▶ _Assignment_
Using the records that follow, copy every line containing the word "pegar".

▶ _Information shown_
■ ■ ■ ■ ■ ■ ■

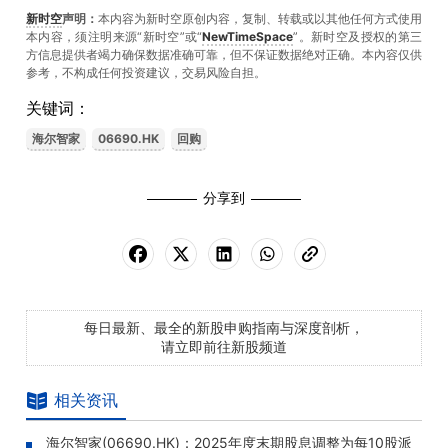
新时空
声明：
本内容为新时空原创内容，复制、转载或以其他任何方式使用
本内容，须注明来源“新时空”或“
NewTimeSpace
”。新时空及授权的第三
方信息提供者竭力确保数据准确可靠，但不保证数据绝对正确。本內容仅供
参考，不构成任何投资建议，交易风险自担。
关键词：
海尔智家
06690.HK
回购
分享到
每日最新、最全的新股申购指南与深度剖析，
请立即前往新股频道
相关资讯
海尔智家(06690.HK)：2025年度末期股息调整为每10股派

■ ■ ■ ■ ■ ■ ■

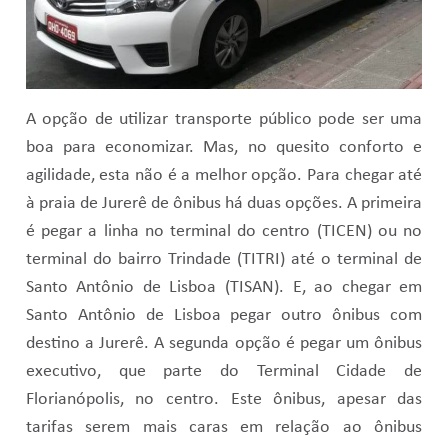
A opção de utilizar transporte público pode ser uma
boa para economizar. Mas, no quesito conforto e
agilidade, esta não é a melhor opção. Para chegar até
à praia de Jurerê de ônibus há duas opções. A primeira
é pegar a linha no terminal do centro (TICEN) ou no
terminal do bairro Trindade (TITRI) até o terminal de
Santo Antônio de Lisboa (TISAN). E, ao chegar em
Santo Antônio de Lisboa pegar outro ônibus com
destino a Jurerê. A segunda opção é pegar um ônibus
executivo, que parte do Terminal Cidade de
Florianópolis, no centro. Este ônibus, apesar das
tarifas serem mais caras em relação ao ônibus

■ ■ ■ ■ ■ ■ ■

▶ _Reply_
é pegar a linha no terminal do centro (TICEN) ou no
Santo Antônio de Lisboa pegar outro ônibus com
destino a Jurerê. A segunda opção é pegar um ônibus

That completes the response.